Most Americans can’t afford to lose money to corporations that cheat them or to banks and credit card companies that charge excessive fees, and they need somewhere to turn for help. They may not realize that the fine print on their car loan says the company can repossess the car after one missed payment or that a term buried several pages into their family’s home mortgage could result in foreclosure. They may not understand why their bank is withdrawing fees from their savings account or why they are charged such a high penalty when they overdraw their account a day before their paycheck is deposited. And seniors and consumers with the fewest resources may find themselves the target of financial scams.

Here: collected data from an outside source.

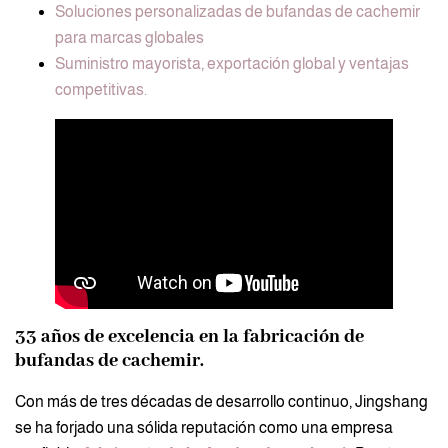
Soluciones personalizadas de bufandas de cachemir
para marcas globales
Suministro mayorista, exportación global y ventajas
competitivas.
33 años de excelencia en la fabricación de
bufandas de cachemir.
Con más de tres décadas de desarrollo continuo, Jingshang
se ha forjado una sólida reputación como una empresa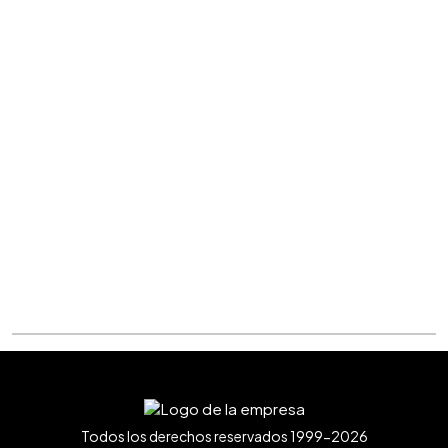
Todos los derechos reservados 1999-2026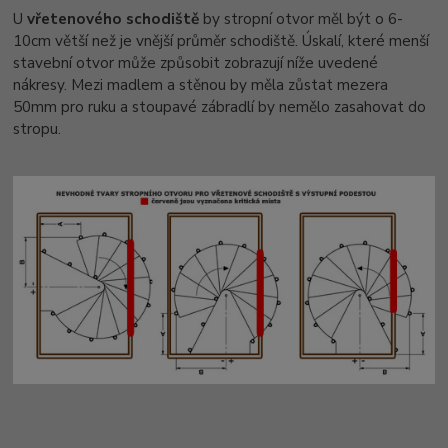
U
vřetenového schodiště
by stropní otvor měl být o 6-
10cm větší než je vnější průměr schodiště. Úskalí, které menší
stavební otvor může způsobit zobrazují níže uvedené
nákresy. Mezi madlem a stěnou by měla zůstat mezera
50mm pro ruku a stoupavé zábradlí by nemělo zasahovat do
stropu.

Until recently, Americans could turn to the Consumer Financial Protection Bureau (CFPB), an agency whose primary mission is to police unfair, deceptive, and abusive financial practices by corporations. Since its creation in 2010, this formidable advocate for everyday Americans has returned more than $21 billion to consumers harmed by bad actors and implemented countless rules that protect consumers in the financial marketplace. Not surprisingly, banks, large corporations, and the billionaires who own them have long opposed these rules, which curb their ability to maximize their profits.
Now, the Trump administration and Elon Musk’s Department of Government Efficiency (DOGE) are carrying out their plan to take away those consumer protections, and a cornerstone of that plan is eliminating the CFPB. This intention was laid out clearly in Project 2025, to which acting CFPB Director Russell Vought was a key contributor. Americans should know that the Trump administration’s plan would green-light predatory practices that negatively affect their household finances.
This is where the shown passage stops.